Dwight James Baum thought of everything when designing the 50-foot tower made of fieldstone and limestone, intended to honor not just those who died in World War I, but all who returned from the conflict as well. He even included an 18th century bell considered a spoil of the Mexican-American War.
One thing missing from what would eventually become known as the Riverdale Monument? An American flag. It wasn’t there when the Monument was first constructed, nor was one added when Robert Moses moved the Monument 700 feet to make room for his Henry Hudson Parkway.
Thanks to an ever-observant bus driver named Eric Langfier, neighbors pooled their money together and erected a flagpole on a small plot of land controlled by the city’s transportation department in 1955, where West 239th Street meets the Henry Hudson Parkway East service road. It’s a stone’s throw from the Monument, but hidden so well, even people who have traveled by Bell Tower Park on a regular basis don’t even know it’s there.
The forgotten pole is covered in peeling paint and rust.
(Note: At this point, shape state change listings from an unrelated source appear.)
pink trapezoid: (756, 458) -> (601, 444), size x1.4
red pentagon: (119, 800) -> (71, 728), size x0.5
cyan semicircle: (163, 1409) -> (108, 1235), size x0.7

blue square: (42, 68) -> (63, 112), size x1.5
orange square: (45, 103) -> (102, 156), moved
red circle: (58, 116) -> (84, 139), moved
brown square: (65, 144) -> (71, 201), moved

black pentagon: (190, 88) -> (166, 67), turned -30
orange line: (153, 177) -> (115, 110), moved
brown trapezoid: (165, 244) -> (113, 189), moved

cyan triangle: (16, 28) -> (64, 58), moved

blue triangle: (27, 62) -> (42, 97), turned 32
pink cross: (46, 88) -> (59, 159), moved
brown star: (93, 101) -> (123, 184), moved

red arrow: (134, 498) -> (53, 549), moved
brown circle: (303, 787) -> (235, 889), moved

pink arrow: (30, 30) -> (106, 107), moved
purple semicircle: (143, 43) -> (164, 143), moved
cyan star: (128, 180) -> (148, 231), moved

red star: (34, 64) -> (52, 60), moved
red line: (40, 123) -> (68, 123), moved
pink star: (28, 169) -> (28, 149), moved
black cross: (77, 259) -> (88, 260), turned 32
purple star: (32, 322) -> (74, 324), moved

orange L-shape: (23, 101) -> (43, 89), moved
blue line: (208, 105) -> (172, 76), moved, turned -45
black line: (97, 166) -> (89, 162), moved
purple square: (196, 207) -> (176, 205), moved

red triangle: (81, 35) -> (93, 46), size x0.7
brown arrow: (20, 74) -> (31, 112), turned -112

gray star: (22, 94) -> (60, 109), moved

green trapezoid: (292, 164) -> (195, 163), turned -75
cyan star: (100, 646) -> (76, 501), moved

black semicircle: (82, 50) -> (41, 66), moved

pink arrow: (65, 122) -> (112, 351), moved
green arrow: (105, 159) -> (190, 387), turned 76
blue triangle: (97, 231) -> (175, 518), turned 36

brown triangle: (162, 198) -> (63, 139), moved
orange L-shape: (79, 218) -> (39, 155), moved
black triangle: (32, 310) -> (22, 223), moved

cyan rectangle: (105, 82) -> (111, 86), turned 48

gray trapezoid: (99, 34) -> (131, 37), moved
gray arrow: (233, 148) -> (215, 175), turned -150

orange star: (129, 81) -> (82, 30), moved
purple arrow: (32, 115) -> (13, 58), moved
A copper plaque dedicated on May 22, 1955, honoring the community for their gift, has turned green with age and neglect.
Danny Monge and Tree Army owner Nicholas Lynch are the latest to take on the cause of restoring the pole. But they aren’t the first. Or even the second. In fact, most recently before them, community activist Richard Feldman went as far as collecting $500 during Sunday Market events to help fund a restoration — money he’s ready to share with anyone taking the project on.
This flagpole never should’ve been allowed to rot in the first place. It was intended to honor not just our local veterans of World War I, but all of our men and women who have served in uniform, protecting our country. While we are grateful to have community leaders like Monge, Lynch and Feldman, this is something our local elected leaders could have been doing just that: leading.
Some might say that it’s just a flagpole. But there is no such thing. The flag is a symbol of the very rights we enjoy of life, liberty, and the pursuit of happiness. Yet so many were willing to give up those rights — far too often permanently — in order to maintain them for the rest of us.
We fly the American flag not just because we love our country. We fly the American flag to show our solidarity with those we task to protect it. We may not all agree on everything our country does or how it should move forward. But we can agree this is a country we love, honor and respect.
It might not be all about the flag, but it’s certainly a good start.